Insurance here is plainly effected by the master policy, including the certificates. The master policy sets forth standard contract language, in which Defendant Transamerica agrees to pay the benefits described in the policy, that is, in the certificates, in return for certain consideration from the policyholder, Plaintiff's employer. . . . The certificates alone do not establish any rights and obligations. While the certificate describes when the insurance starts, receipt of the certificate does not trigger coverage in any sense. . . . The master policy and the certificates are interdependent, neither effecting coverage without the other. The record shows that the two together were delivered to and are on file at Plaintiff's employer's offices in Ohio. There is no suggestion in the record that the master policy, without which there is no contract, was executed, delivered, issued for delivery, renewed, modified or amended in Maine. Therefore, the Maine conversion statute does not apply.

 Id. (citations omitted). The Court finds this analysis highly persuasive. Therefore, the Court finds that the insurance policy at issue in this case was delivered in Alabama, where the master policy was delivered. Although the plaintiff received a certificate in Illinois and the certificate was incorporated as a major part of the insurance policy, the certificate itself cannot be said to be the insurance policy. *fn2"

 Based upon this analysis, the Court agrees that even though the insurance policy covered an Illinois resident, the defendants were not required to include coverage for infertility treatment. Accordingly, the Court concludes that the defendants are entitled to judgment as a matter of law on the plaintiff's complaint for payment of her medical expenses for infertility treatment.

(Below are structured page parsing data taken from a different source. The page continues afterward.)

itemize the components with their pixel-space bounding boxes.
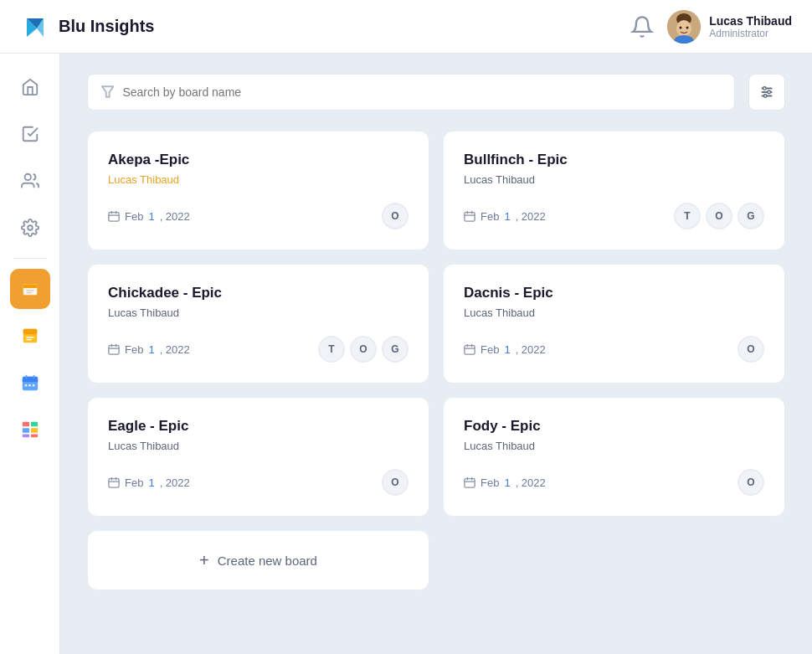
- filter-button[interactable]: [748, 74, 785, 111]
- search-filter-icon: [101, 85, 114, 99]
- sidebar-item-notes1[interactable]: [10, 269, 50, 309]
- member-avatar: O: [737, 469, 764, 496]
- app-title: Blu Insights: [59, 17, 154, 36]
- check-icon: [21, 125, 39, 143]
- sidebar-item-calendar[interactable]: [10, 363, 50, 403]
- board-card-owner: Lucas Thibaud: [108, 173, 409, 186]
- create-new-board-button[interactable]: + Create new board: [87, 530, 429, 590]
- board-grid: Akepa -Epic Lucas Thibaud Feb 1, 2022 O: [87, 131, 785, 590]
- svg-point-9: [24, 174, 30, 180]
- app-header: Blu Insights: [0, 0, 812, 54]
- user-name: Lucas Thibaud: [709, 14, 792, 28]
- avatar-group: O: [737, 336, 764, 363]
- svg-point-39: [768, 90, 771, 94]
- svg-rect-26: [28, 384, 31, 387]
- search-input-wrapper[interactable]: [87, 74, 735, 111]
- search-input[interactable]: [122, 85, 721, 99]
- svg-rect-41: [109, 213, 119, 222]
- calendar-icon: [464, 210, 475, 222]
- board-card-chickadee-epic[interactable]: Chickadee - Epic Lucas Thibaud Feb 1, 20…: [87, 264, 429, 384]
- board-card-date: Feb 1, 2022: [108, 343, 190, 356]
- board-card-footer: Feb 1, 2022 O: [108, 203, 409, 229]
- board-card-date: Feb 1, 2022: [464, 343, 546, 356]
- board-card-date: Feb 1, 2022: [108, 210, 190, 223]
- sidebar-item-tasks[interactable]: [10, 114, 50, 154]
- board-card-akepa-epic[interactable]: Akepa -Epic Lucas Thibaud Feb 1, 2022 O: [87, 131, 429, 250]
- member-avatar: G: [737, 203, 764, 229]
- board-card-fody-epic[interactable]: Fody - Epic Lucas Thibaud Feb 1, 2022 O: [443, 397, 785, 517]
- svg-point-10: [28, 225, 33, 230]
- svg-rect-28: [22, 422, 28, 427]
- board-card-owner: Lucas Thibaud: [464, 306, 764, 319]
- notification-icon[interactable]: [630, 15, 654, 39]
- sidebar: [0, 54, 60, 654]
- svg-rect-29: [30, 422, 37, 427]
- avatar-group: TOG: [318, 336, 409, 363]
- svg-rect-53: [465, 346, 475, 355]
- calendar-icon: [464, 343, 475, 355]
- calendar-icon: [108, 476, 120, 488]
- svg-rect-25: [24, 384, 27, 387]
- svg-point-6: [680, 26, 682, 28]
- calendar-icon: [464, 476, 475, 488]
- avatar-group: O: [737, 469, 764, 496]
- sidebar-item-kanban[interactable]: [10, 409, 50, 450]
- board-card-owner: Lucas Thibaud: [464, 173, 764, 186]
- user-role: Administrator: [709, 28, 792, 39]
- kanban-icon: [21, 420, 39, 439]
- calendar-icon: [108, 343, 120, 355]
- main-content: Akepa -Epic Lucas Thibaud Feb 1, 2022 O: [60, 54, 812, 654]
- home-icon: [21, 78, 39, 96]
- svg-rect-33: [30, 435, 37, 438]
- member-avatar: T: [674, 203, 701, 229]
- board-card-title: Eagle - Epic: [108, 418, 409, 435]
- board-card-owner: Lucas Thibaud: [464, 440, 764, 452]
- member-avatar: O: [382, 203, 409, 229]
- board-card-owner: Lucas Thibaud: [108, 306, 409, 319]
- svg-point-5: [676, 20, 691, 37]
- sidebar-item-notes2[interactable]: [10, 316, 50, 356]
- member-avatar: O: [350, 336, 377, 363]
- avatar-group: O: [382, 469, 409, 496]
- avatar-group: TOG: [674, 203, 764, 229]
- board-card-date: Feb 1, 2022: [464, 210, 546, 223]
- member-avatar: T: [318, 336, 345, 363]
- sidebar-item-users[interactable]: [10, 161, 50, 201]
- sidebar-item-settings[interactable]: [10, 208, 50, 248]
- board-card-dacnis-epic[interactable]: Dacnis - Epic Lucas Thibaud Feb 1, 2022 …: [443, 264, 785, 384]
- svg-rect-32: [22, 435, 28, 438]
- calendar-sidebar-icon: [21, 373, 39, 392]
- header-actions: Lucas Thibaud Administrator: [630, 10, 792, 44]
- svg-rect-22: [22, 379, 37, 382]
- board-card-title: Chickadee - Epic: [108, 285, 409, 301]
- svg-rect-17: [23, 329, 37, 334]
- notes1-icon: [21, 280, 39, 298]
- svg-rect-49: [109, 346, 119, 355]
- gear-icon: [21, 219, 39, 237]
- board-card-bullfinch-epic[interactable]: Bullfinch - Epic Lucas Thibaud Feb 1, 20…: [443, 131, 785, 250]
- board-card-title: Fody - Epic: [464, 418, 764, 435]
- svg-rect-45: [465, 213, 475, 222]
- svg-rect-61: [465, 479, 475, 488]
- svg-point-38: [763, 87, 767, 90]
- sidebar-divider-1: [13, 258, 47, 259]
- member-avatar: O: [706, 203, 732, 229]
- board-card-eagle-epic[interactable]: Eagle - Epic Lucas Thibaud Feb 1, 2022 O: [87, 397, 429, 517]
- member-avatar: O: [737, 336, 764, 363]
- board-card-title: Bullfinch - Epic: [464, 152, 764, 168]
- user-profile[interactable]: Lucas Thibaud Administrator: [667, 10, 792, 44]
- member-avatar: G: [382, 336, 409, 363]
- svg-rect-13: [23, 286, 37, 288]
- board-card-footer: Feb 1, 2022 O: [464, 469, 764, 496]
- board-card-footer: Feb 1, 2022 TOG: [108, 336, 409, 363]
- svg-point-40: [763, 95, 767, 98]
- create-board-label: Create new board: [218, 554, 317, 568]
- board-card-date: Feb 1, 2022: [464, 476, 546, 489]
- board-card-owner: Lucas Thibaud: [108, 440, 409, 452]
- sidebar-item-home[interactable]: [10, 67, 50, 107]
- board-card-date: Feb 1, 2022: [108, 476, 190, 489]
- header-brand: Blu Insights: [20, 12, 154, 42]
- calendar-icon: [108, 210, 120, 222]
- notes2-icon: [21, 327, 39, 345]
- sliders-icon: [759, 85, 774, 100]
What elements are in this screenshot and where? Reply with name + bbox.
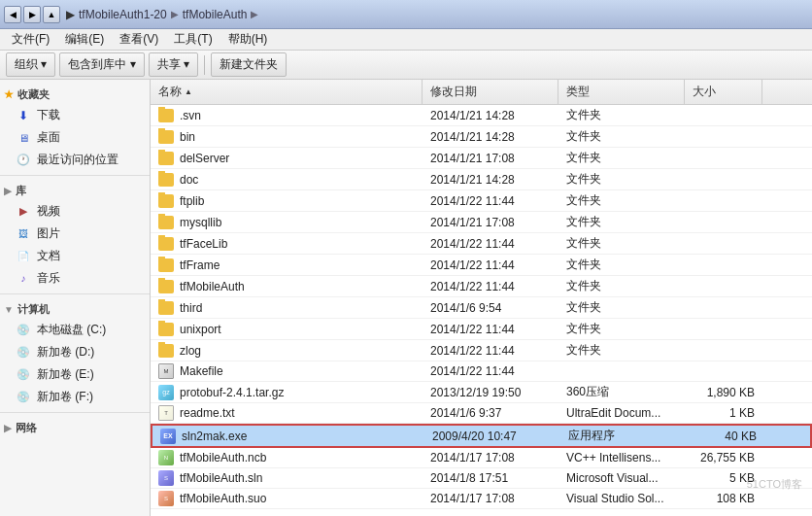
- sidebar-item-video[interactable]: ▶ 视频: [0, 200, 150, 223]
- file-date-cell: 2014/1/6 9:54: [423, 299, 558, 317]
- breadcrumb-arrow1: ▶: [171, 9, 179, 19]
- table-row[interactable]: N tfMobileAuth.ncb 2014/1/17 17:08 VC++ …: [151, 448, 812, 468]
- sidebar-item-drive-f[interactable]: 💿 新加卷 (F:): [0, 386, 150, 408]
- file-area: 名称 ▲ 修改日期 类型 大小 .svn 2014/1/21 14:28 文件夹: [151, 80, 812, 516]
- file-size-cell: [685, 285, 762, 289]
- up-button[interactable]: ▲: [43, 6, 60, 23]
- file-name: .svn: [180, 109, 201, 122]
- sidebar-item-drive-c[interactable]: 💿 本地磁盘 (C:): [0, 319, 150, 341]
- folder-icon: [158, 194, 174, 208]
- table-row[interactable]: delServer 2014/1/21 17:08 文件夹: [151, 148, 812, 169]
- file-type-cell: UltraEdit Docum...: [558, 404, 685, 422]
- sidebar-item-recent[interactable]: 🕐 最近访问的位置: [0, 149, 150, 171]
- table-row[interactable]: tfMobileAuth 2014/1/22 11:44 文件夹: [151, 276, 812, 297]
- sidebar-item-drive-e[interactable]: 💿 新加卷 (E:): [0, 363, 150, 386]
- toolbar-separator: [204, 55, 205, 75]
- sidebar-drive-f-label: 新加卷 (F:): [37, 389, 93, 405]
- table-row[interactable]: M Makefile 2014/1/22 11:44: [151, 361, 812, 382]
- table-row[interactable]: S tfMobileAuth.sln 2014/1/8 17:51 Micros…: [151, 468, 812, 489]
- drive-f-icon: 💿: [16, 390, 31, 405]
- column-headers: 名称 ▲ 修改日期 类型 大小: [151, 80, 812, 105]
- table-row[interactable]: tfFaceLib 2014/1/22 11:44 文件夹: [151, 233, 812, 255]
- menu-bar: 文件(F) 编辑(E) 查看(V) 工具(T) 帮助(H): [0, 29, 812, 51]
- sidebar-drive-c-label: 本地磁盘 (C:): [37, 322, 106, 338]
- sidebar-item-desktop[interactable]: 🖥 桌面: [0, 126, 150, 149]
- new-folder-button[interactable]: 新建文件夹: [211, 52, 287, 77]
- table-row[interactable]: gz protobuf-2.4.1.tar.gz 2013/12/19 19:5…: [151, 382, 812, 403]
- sidebar-item-music[interactable]: ♪ 音乐: [0, 267, 150, 290]
- include-library-button[interactable]: 包含到库中 ▾: [59, 52, 144, 77]
- file-type-cell: 文件夹: [558, 148, 685, 168]
- path-separator: ▶: [66, 8, 75, 21]
- table-row[interactable]: T readme.txt 2014/1/6 9:37 UltraEdit Doc…: [151, 403, 812, 424]
- menu-view[interactable]: 查看(V): [112, 29, 166, 50]
- file-size-cell: [685, 349, 762, 353]
- file-type-cell: 360压缩: [558, 382, 685, 402]
- table-row[interactable]: mysqllib 2014/1/21 17:08 文件夹: [151, 212, 812, 233]
- table-row[interactable]: zlog 2014/1/22 11:44 文件夹: [151, 340, 812, 361]
- file-date-cell: 2014/1/17 17:08: [423, 490, 558, 507]
- table-row[interactable]: third 2014/1/6 9:54 文件夹: [151, 297, 812, 319]
- col-header-name[interactable]: 名称 ▲: [151, 80, 423, 104]
- table-row[interactable]: tfFrame 2014/1/22 11:44 文件夹: [151, 255, 812, 276]
- sidebar-item-pictures[interactable]: 🖼 图片: [0, 223, 150, 245]
- file-name-cell: zlog: [151, 342, 423, 360]
- breadcrumb-part2[interactable]: tfMobileAuth: [183, 8, 248, 21]
- documents-icon: 📄: [16, 249, 31, 264]
- file-size-cell: [685, 156, 762, 160]
- ncb-icon: N: [158, 450, 174, 465]
- file-name: tfFrame: [180, 258, 220, 272]
- table-row[interactable]: .svn 2014/1/21 14:28 文件夹: [151, 105, 812, 126]
- file-date-cell: 2014/1/22 11:44: [423, 321, 558, 338]
- file-name-cell: T readme.txt: [151, 403, 423, 423]
- sidebar-item-documents[interactable]: 📄 文档: [0, 245, 150, 267]
- suo-icon: S: [158, 491, 174, 506]
- menu-edit[interactable]: 编辑(E): [57, 29, 112, 50]
- file-date-cell: 2014/1/22 11:44: [423, 235, 558, 253]
- table-row[interactable]: S tfMobileAuth.suo 2014/1/17 17:08 Visua…: [151, 489, 812, 509]
- file-size-cell: 40 KB: [687, 428, 764, 445]
- file-type-cell: 文件夹: [558, 276, 685, 296]
- file-size-cell: [685, 135, 762, 139]
- file-size-cell: 108 KB: [685, 490, 762, 507]
- table-row[interactable]: unixport 2014/1/22 11:44 文件夹: [151, 319, 812, 340]
- menu-file[interactable]: 文件(F): [4, 29, 57, 50]
- col-header-date[interactable]: 修改日期: [423, 80, 558, 104]
- table-row[interactable]: doc 2014/1/21 14:28 文件夹: [151, 169, 812, 190]
- file-date-cell: 2014/1/6 9:37: [423, 404, 558, 422]
- sidebar-recent-label: 最近访问的位置: [37, 152, 118, 168]
- forward-button[interactable]: ▶: [23, 6, 41, 23]
- sidebar-item-drive-d[interactable]: 💿 新加卷 (D:): [0, 341, 150, 363]
- file-size-cell: [685, 221, 762, 224]
- col-header-type[interactable]: 类型: [558, 80, 685, 104]
- zip-icon: gz: [158, 385, 174, 400]
- organize-button[interactable]: 组织 ▾: [6, 52, 55, 77]
- breadcrumb-part1[interactable]: tfMobileAuth1-20: [79, 8, 167, 21]
- table-row[interactable]: EX sln2mak.exe 2009/4/20 10:47 应用程序 40 K…: [151, 424, 812, 448]
- col-header-size[interactable]: 大小: [685, 80, 762, 104]
- file-name-cell: .svn: [151, 107, 423, 124]
- file-name-cell: bin: [151, 128, 423, 146]
- menu-tools[interactable]: 工具(T): [166, 29, 220, 50]
- menu-help[interactable]: 帮助(H): [220, 29, 276, 50]
- folder-icon: [158, 344, 174, 358]
- computer-group: ▼ 计算机: [0, 298, 150, 319]
- file-name: protobuf-2.4.1.tar.gz: [180, 386, 284, 399]
- libraries-group: ▶ 库: [0, 180, 150, 200]
- back-button[interactable]: ◀: [4, 6, 21, 23]
- table-row[interactable]: bin 2014/1/21 14:28 文件夹: [151, 126, 812, 148]
- table-row[interactable]: ftplib 2014/1/22 11:44 文件夹: [151, 190, 812, 212]
- file-date-cell: 2009/4/20 10:47: [424, 428, 560, 445]
- file-date-cell: 2014/1/22 11:44: [423, 278, 558, 295]
- sidebar-item-download[interactable]: ⬇ 下载: [0, 104, 150, 126]
- share-label: 共享 ▾: [157, 56, 189, 73]
- file-name-cell: S tfMobileAuth.suo: [151, 489, 423, 508]
- network-label: 网络: [16, 421, 37, 435]
- file-name: tfMobileAuth.ncb: [180, 451, 266, 464]
- file-name-cell: mysqllib: [151, 214, 423, 231]
- address-bar: ▶ tfMobileAuth1-20 ▶ tfMobileAuth ▶: [66, 8, 258, 21]
- file-name-cell: doc: [151, 171, 423, 189]
- file-type-cell: VC++ Intellisens...: [558, 449, 685, 466]
- libraries-icon: ▶: [4, 186, 12, 196]
- share-button[interactable]: 共享 ▾: [149, 52, 198, 77]
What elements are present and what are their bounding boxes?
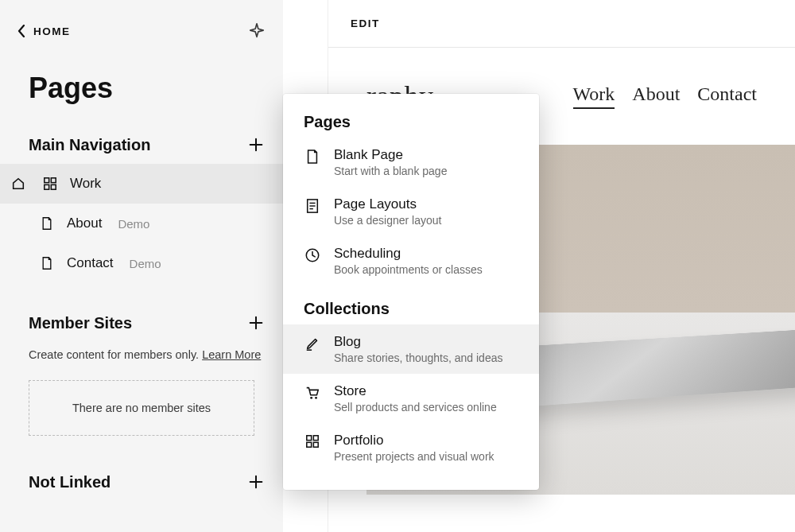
add-page-popover: Pages Blank Page Start with a blank page… xyxy=(283,94,539,490)
popover-item-blog[interactable]: Blog Share stories, thoughts, and ideas xyxy=(283,324,539,374)
popover-item-store[interactable]: Store Sell products and services online xyxy=(283,374,539,423)
popover-section-collections: Collections xyxy=(283,285,539,324)
chevron-left-icon xyxy=(17,25,25,37)
main-nav-list: Work About Demo Contact Demo xyxy=(0,164,283,283)
nav-item-work[interactable]: Work xyxy=(0,164,283,204)
page-icon xyxy=(38,256,56,270)
home-label: HOME xyxy=(33,25,71,37)
svg-rect-15 xyxy=(313,442,318,447)
site-nav-work[interactable]: Work xyxy=(573,83,615,109)
nav-item-about[interactable]: About Demo xyxy=(0,204,283,243)
svg-rect-1 xyxy=(51,178,56,183)
edit-button[interactable]: EDIT xyxy=(351,17,380,29)
popover-item-page-layouts[interactable]: Page Layouts Use a designer layout xyxy=(283,187,539,236)
demo-tag: Demo xyxy=(130,257,161,270)
member-sites-empty: There are no member sites xyxy=(29,380,254,436)
grid-icon xyxy=(41,177,59,191)
svg-rect-12 xyxy=(307,436,312,441)
page-title: Pages xyxy=(0,40,283,105)
popover-item-desc: Share stories, thoughts, and ideas xyxy=(334,351,502,364)
add-page-button[interactable] xyxy=(246,135,266,154)
blank-page-icon xyxy=(304,147,321,165)
nav-item-label: About xyxy=(67,216,102,231)
cart-icon xyxy=(304,383,321,401)
member-sites-description: Create content for members only. Learn M… xyxy=(0,342,283,363)
popover-item-desc: Use a designer layout xyxy=(334,214,441,227)
nav-item-contact[interactable]: Contact Demo xyxy=(0,243,283,283)
page-layouts-icon xyxy=(304,196,321,214)
popover-item-title: Portfolio xyxy=(334,433,494,449)
popover-item-desc: Sell products and services online xyxy=(334,401,497,414)
svg-point-11 xyxy=(315,397,317,399)
page-icon xyxy=(38,216,56,231)
pen-icon xyxy=(304,334,321,351)
popover-item-desc: Present projects and visual work xyxy=(334,450,494,463)
home-icon xyxy=(11,177,25,191)
section-title-member-sites: Member Sites xyxy=(29,314,132,332)
site-nav-about[interactable]: About xyxy=(632,83,680,109)
svg-rect-3 xyxy=(51,184,56,189)
section-member-sites: Member Sites xyxy=(0,283,283,342)
section-not-linked: Not Linked xyxy=(0,436,283,501)
popover-item-desc: Start with a blank page xyxy=(334,165,447,177)
site-nav: Work About Contact xyxy=(573,83,757,109)
grid-icon xyxy=(304,433,321,449)
svg-rect-0 xyxy=(45,178,49,183)
svg-rect-13 xyxy=(313,436,318,441)
popover-section-pages: Pages xyxy=(283,113,539,138)
site-nav-contact[interactable]: Contact xyxy=(697,83,757,109)
nav-item-label: Work xyxy=(70,176,101,192)
popover-item-title: Blank Page xyxy=(334,147,447,163)
add-not-linked-button[interactable] xyxy=(246,472,266,491)
popover-item-portfolio[interactable]: Portfolio Present projects and visual wo… xyxy=(283,423,539,472)
svg-point-10 xyxy=(310,397,312,399)
svg-rect-2 xyxy=(45,184,49,189)
nav-item-label: Contact xyxy=(67,255,114,271)
demo-tag: Demo xyxy=(118,217,149,231)
popover-item-desc: Book appointments or classes xyxy=(334,263,483,276)
svg-rect-14 xyxy=(307,442,312,447)
sparkle-icon[interactable] xyxy=(248,22,266,40)
add-member-site-button[interactable] xyxy=(246,313,266,332)
popover-item-scheduling[interactable]: Scheduling Book appointments or classes xyxy=(283,236,539,285)
popover-item-title: Blog xyxy=(334,334,502,350)
popover-item-title: Page Layouts xyxy=(334,196,441,212)
section-title-main-nav: Main Navigation xyxy=(29,136,150,154)
back-home-link[interactable]: HOME xyxy=(17,25,71,37)
popover-item-title: Store xyxy=(334,383,497,399)
preview-topbar: EDIT xyxy=(328,0,795,48)
pages-sidebar: HOME Pages Main Navigation Work About xyxy=(0,0,283,532)
clock-icon xyxy=(304,246,321,263)
popover-item-blank-page[interactable]: Blank Page Start with a blank page xyxy=(283,138,539,187)
section-main-navigation: Main Navigation xyxy=(0,105,283,164)
popover-item-title: Scheduling xyxy=(334,246,483,262)
section-title-not-linked: Not Linked xyxy=(29,473,111,491)
learn-more-link[interactable]: Learn More xyxy=(202,348,261,361)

 This ruling also governs, but does not fully dispose of, the defendants' counterclaim. The defendants have alleged that they were improperly induced to pay $ 1,095.99 to St. Luke's Hospital for fertility treatments. More specifically, their counterclaim alleges that the defendants "were informed that certain services provided by St. Luke's to the plaintiff were unrelated to fertility treatments; however, upon subsequent investigation, defendants learned that these charges were related to infertility treatments for which there is no coverage under said group policy." The court's ruling above sustains the defendants' claim of non-coverage. However, the defendants have presented no evidence to support the allegation that $ 1,095.99 in payments were made to St. Luke's for this type of treatment. The Court, therefore, finds that further proceedings are necessary to resolve that issue.


 For the foregoing reasons, the Court hereby GRANTS the defendants' motion for summary judgment (Document No. 15) as it relates to the plaintiff's complaint -- i.e., her claim for payment of medical expenses for infertility treatment. This ruling, however, does not fully dispose of the defendants' pending counterclaim. The Clerk of the Court, therefore, shall not enter judgment until after the counterclaim is resolved.